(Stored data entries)
• • • •
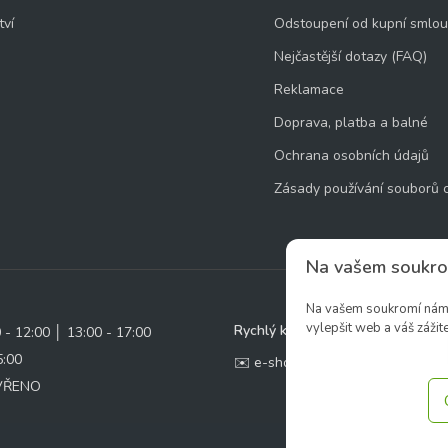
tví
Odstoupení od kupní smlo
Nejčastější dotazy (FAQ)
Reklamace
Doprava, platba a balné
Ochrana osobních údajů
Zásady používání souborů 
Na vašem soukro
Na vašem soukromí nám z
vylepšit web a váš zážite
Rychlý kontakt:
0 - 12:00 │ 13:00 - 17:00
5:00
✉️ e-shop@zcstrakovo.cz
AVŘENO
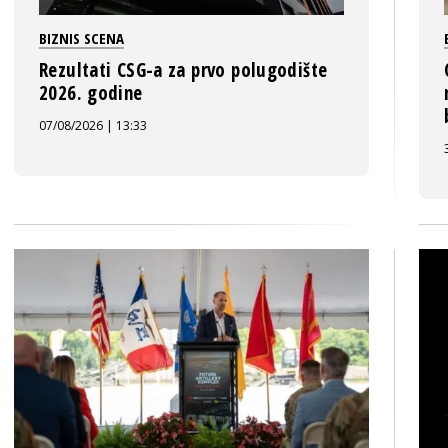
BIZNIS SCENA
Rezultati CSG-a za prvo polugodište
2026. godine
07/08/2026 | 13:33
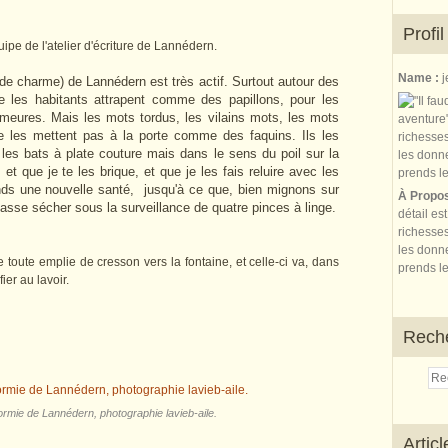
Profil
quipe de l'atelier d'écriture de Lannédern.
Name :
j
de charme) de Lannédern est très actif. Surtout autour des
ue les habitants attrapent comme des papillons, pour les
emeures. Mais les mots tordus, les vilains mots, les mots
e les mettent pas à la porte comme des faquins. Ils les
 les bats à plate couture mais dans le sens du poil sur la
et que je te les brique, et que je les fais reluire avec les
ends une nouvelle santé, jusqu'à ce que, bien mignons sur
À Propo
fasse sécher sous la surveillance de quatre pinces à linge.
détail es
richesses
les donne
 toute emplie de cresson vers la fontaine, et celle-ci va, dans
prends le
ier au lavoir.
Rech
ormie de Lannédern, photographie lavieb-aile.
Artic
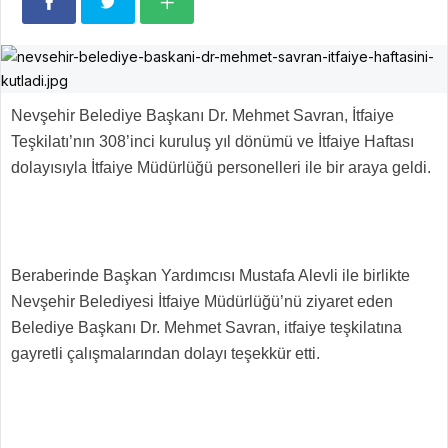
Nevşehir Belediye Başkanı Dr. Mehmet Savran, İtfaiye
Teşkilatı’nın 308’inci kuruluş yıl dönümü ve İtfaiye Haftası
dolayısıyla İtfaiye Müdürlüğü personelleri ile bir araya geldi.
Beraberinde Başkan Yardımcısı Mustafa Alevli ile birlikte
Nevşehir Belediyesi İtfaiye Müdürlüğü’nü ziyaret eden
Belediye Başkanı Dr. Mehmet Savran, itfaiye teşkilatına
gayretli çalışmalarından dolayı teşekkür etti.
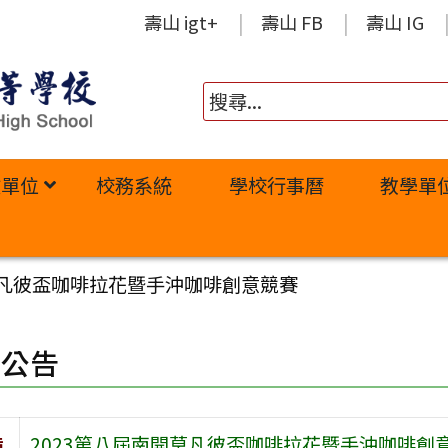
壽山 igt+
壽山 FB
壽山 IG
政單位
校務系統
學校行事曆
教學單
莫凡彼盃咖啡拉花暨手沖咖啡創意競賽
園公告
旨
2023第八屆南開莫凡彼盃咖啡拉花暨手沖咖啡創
• • • •
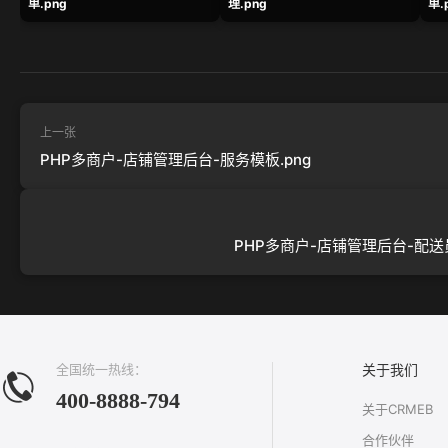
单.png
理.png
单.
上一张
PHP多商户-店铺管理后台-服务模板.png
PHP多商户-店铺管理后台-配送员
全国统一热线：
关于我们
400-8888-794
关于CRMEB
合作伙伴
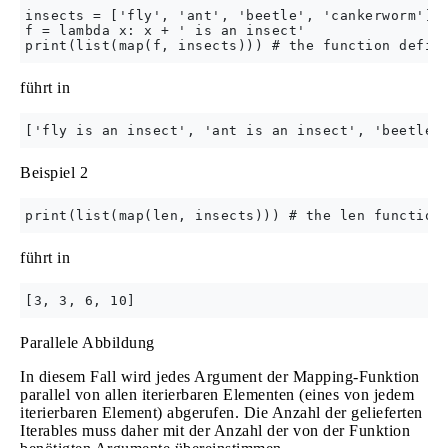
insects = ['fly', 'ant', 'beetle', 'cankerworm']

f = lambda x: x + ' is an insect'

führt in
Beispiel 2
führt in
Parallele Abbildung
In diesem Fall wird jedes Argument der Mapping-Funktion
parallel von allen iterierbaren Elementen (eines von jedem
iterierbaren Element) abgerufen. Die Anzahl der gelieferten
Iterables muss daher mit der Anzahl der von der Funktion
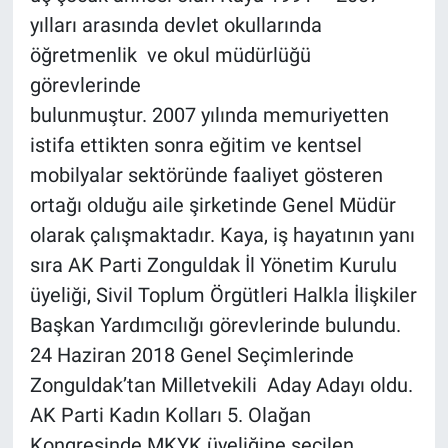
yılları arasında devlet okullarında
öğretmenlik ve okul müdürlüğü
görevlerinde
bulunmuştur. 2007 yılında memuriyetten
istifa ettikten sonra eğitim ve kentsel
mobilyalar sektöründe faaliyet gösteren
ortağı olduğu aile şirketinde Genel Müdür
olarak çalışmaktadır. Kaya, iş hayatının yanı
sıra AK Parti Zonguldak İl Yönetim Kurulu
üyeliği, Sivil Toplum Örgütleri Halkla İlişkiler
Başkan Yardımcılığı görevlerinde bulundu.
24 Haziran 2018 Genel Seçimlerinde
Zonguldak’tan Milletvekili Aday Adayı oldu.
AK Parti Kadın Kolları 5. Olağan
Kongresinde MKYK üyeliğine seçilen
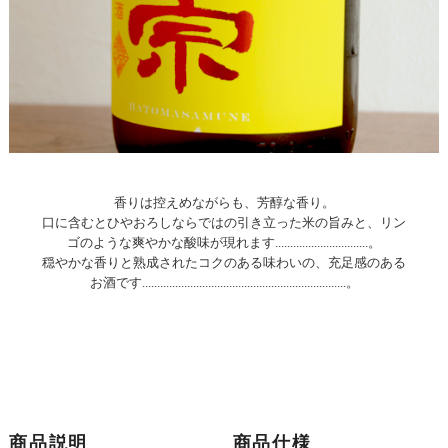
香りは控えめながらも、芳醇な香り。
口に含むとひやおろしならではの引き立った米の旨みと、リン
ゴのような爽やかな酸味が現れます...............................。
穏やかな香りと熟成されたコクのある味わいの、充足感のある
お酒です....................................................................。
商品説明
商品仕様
• • • •
If a line above holds the word "dans", copy it.

-- Written response --
 les bats à plate couture mais dans le sens du poil sur la
 toute emplie de cresson vers la fontaine, et celle-ci va, dans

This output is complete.